WHAT TO DO => Check each line of the data for "Languages" and select those that have it.

DATA FOR THIS EXERCISE =>
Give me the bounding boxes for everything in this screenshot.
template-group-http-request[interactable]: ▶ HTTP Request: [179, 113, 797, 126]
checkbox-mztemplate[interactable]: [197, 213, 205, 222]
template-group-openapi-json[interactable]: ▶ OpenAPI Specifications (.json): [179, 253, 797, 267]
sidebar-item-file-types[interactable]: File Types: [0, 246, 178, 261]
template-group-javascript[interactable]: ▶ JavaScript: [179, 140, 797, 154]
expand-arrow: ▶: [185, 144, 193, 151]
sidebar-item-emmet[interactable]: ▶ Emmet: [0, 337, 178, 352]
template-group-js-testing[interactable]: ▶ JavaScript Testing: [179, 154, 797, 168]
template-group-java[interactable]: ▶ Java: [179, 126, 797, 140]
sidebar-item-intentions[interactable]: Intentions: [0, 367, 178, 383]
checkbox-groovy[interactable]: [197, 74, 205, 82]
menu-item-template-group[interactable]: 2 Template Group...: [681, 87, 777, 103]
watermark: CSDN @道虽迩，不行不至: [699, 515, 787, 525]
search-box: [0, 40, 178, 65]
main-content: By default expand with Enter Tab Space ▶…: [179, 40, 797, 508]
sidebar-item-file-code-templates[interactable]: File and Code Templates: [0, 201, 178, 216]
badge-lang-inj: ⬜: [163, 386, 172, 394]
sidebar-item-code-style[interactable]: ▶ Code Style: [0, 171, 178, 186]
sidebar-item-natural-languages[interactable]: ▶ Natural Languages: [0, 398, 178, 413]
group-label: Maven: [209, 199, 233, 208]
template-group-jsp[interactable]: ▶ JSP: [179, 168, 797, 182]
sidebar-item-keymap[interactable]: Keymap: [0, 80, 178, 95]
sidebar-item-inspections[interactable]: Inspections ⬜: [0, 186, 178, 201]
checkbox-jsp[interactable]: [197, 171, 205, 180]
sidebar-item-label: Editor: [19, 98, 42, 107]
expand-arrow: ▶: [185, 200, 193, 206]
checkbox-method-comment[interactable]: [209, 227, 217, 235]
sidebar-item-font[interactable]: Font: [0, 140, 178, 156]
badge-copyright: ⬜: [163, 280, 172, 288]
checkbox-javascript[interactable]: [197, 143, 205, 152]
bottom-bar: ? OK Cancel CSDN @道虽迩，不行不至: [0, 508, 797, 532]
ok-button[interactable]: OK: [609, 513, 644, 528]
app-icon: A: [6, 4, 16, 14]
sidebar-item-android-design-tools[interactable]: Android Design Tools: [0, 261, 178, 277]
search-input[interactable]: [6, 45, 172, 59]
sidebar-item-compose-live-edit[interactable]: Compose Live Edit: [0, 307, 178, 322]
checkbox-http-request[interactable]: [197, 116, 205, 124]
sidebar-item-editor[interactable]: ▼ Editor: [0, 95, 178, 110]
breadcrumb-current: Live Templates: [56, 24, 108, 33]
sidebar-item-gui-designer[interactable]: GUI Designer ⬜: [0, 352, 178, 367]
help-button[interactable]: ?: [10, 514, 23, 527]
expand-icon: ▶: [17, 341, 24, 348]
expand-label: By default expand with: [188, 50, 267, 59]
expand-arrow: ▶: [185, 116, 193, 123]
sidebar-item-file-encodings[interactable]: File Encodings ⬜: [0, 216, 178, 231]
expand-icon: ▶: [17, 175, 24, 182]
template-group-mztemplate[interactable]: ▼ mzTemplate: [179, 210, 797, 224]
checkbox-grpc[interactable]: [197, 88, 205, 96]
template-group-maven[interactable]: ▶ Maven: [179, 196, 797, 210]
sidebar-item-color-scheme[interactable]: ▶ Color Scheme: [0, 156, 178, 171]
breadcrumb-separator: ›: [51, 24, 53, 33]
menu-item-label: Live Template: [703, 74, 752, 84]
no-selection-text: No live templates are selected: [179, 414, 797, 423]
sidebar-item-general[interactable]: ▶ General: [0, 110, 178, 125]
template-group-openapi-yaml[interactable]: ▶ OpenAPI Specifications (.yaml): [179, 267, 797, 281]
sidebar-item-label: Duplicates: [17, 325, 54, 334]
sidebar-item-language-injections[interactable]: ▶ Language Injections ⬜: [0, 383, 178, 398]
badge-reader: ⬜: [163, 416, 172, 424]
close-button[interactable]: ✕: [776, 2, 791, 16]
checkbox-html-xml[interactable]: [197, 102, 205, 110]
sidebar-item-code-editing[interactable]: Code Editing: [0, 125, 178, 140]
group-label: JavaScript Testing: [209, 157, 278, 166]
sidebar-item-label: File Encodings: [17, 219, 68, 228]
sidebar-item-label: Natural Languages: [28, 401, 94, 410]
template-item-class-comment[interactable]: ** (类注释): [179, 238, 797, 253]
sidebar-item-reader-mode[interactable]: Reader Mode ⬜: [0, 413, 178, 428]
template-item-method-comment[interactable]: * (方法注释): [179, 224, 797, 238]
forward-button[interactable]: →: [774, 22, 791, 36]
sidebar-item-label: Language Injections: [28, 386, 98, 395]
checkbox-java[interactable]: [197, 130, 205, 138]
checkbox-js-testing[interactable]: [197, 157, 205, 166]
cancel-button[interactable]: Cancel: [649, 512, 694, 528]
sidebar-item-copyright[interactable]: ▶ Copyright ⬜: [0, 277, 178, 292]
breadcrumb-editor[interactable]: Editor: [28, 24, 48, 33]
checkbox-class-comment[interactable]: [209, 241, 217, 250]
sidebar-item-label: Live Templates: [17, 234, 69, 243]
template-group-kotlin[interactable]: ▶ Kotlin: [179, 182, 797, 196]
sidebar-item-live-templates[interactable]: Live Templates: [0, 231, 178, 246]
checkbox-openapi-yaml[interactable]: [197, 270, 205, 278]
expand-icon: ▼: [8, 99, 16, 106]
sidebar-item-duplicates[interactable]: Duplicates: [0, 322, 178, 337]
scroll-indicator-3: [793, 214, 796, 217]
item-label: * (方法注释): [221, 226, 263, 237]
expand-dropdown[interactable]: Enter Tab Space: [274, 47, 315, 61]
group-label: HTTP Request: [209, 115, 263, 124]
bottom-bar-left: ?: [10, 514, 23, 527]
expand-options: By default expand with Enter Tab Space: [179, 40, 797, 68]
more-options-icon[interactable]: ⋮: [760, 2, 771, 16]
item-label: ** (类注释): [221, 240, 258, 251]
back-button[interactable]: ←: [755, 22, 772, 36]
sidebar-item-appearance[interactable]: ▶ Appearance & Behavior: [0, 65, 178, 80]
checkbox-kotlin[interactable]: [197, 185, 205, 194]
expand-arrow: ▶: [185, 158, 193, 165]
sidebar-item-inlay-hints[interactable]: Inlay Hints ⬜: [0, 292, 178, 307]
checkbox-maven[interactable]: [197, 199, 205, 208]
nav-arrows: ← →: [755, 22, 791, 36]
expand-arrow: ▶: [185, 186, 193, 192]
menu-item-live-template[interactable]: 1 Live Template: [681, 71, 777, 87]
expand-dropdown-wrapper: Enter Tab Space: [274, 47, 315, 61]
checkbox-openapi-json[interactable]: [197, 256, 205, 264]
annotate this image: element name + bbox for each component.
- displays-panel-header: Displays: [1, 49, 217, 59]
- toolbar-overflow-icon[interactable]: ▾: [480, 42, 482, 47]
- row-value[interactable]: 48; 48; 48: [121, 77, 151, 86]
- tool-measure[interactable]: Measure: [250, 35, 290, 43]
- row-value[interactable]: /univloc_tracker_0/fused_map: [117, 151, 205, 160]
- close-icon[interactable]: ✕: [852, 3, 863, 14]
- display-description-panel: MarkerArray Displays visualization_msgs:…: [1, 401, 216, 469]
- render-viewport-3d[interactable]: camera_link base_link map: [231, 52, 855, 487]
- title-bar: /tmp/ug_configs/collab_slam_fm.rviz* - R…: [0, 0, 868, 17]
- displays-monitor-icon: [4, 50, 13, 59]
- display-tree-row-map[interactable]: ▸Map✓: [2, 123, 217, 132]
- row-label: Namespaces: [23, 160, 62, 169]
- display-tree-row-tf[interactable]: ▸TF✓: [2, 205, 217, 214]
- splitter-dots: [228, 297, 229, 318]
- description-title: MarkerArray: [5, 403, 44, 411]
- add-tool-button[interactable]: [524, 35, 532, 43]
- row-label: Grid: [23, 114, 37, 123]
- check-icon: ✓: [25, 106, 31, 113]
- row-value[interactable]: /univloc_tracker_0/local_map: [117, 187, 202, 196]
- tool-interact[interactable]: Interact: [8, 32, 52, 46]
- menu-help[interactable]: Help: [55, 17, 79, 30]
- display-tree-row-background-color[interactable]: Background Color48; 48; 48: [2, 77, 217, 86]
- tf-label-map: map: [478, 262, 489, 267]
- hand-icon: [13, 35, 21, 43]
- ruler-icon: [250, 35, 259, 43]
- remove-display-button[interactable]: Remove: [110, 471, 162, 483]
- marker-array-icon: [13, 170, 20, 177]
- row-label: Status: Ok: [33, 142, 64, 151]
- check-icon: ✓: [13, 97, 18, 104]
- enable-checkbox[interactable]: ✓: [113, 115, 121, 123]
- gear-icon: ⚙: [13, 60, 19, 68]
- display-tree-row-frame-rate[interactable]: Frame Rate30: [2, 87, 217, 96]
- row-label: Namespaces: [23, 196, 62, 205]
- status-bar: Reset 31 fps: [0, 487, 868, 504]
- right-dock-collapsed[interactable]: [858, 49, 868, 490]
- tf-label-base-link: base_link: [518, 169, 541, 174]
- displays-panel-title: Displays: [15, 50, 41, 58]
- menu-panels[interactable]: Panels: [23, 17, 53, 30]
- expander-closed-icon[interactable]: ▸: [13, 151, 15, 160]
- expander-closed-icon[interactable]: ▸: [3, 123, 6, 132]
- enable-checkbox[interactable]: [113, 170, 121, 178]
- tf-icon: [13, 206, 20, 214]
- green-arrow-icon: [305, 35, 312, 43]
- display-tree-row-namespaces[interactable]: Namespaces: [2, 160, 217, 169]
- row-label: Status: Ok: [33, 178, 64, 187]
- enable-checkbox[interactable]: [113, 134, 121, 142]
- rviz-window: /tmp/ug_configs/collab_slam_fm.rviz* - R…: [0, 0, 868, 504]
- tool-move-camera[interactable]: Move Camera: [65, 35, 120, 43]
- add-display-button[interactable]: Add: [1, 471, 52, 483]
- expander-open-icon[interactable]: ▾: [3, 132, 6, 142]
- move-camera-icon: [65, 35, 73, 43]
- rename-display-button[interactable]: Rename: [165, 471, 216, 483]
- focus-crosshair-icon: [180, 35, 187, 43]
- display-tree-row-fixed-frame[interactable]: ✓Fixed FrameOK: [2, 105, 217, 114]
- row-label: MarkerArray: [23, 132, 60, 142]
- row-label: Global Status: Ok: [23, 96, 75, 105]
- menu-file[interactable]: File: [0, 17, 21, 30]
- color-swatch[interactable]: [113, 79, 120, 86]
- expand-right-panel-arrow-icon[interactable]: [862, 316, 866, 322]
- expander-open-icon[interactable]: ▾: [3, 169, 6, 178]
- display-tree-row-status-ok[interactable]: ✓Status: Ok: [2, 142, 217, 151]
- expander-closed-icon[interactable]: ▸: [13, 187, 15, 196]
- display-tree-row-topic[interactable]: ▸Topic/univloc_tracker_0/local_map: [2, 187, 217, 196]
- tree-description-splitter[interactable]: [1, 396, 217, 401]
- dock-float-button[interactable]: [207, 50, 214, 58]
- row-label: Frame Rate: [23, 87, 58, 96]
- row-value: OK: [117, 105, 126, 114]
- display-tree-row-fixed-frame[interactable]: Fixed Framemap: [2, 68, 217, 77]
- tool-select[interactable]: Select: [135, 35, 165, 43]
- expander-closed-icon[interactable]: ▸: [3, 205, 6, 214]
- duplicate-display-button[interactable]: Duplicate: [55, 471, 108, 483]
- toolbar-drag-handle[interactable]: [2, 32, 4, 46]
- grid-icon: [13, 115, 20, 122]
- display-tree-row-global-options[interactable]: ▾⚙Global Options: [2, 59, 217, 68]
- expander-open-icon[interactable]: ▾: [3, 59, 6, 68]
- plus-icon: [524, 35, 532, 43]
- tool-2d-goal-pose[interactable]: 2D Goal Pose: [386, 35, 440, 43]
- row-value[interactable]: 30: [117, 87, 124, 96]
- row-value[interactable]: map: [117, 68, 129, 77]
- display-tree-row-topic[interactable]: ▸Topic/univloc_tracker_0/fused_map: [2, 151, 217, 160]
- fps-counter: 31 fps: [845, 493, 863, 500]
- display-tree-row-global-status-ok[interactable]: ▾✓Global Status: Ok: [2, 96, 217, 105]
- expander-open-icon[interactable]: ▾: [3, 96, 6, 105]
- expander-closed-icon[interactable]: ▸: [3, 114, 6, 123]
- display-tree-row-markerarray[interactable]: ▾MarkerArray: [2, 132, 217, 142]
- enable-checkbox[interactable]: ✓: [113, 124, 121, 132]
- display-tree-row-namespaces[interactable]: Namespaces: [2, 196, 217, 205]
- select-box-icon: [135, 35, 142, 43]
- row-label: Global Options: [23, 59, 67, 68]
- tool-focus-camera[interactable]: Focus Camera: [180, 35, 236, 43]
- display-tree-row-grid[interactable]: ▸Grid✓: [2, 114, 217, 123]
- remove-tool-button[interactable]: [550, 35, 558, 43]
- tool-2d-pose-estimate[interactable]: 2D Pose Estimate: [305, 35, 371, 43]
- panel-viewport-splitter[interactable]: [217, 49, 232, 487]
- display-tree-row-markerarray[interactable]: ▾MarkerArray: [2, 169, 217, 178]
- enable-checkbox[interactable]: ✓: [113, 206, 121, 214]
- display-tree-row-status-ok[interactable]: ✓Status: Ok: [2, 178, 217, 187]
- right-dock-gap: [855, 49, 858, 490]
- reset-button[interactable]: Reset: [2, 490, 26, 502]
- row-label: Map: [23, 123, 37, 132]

PROBLEM SOLUTION =>
sidebar-item-natural-languages[interactable]: ▶ Natural Languages: [0, 398, 178, 413]
sidebar-item-label: Natural Languages: [28, 401, 94, 410]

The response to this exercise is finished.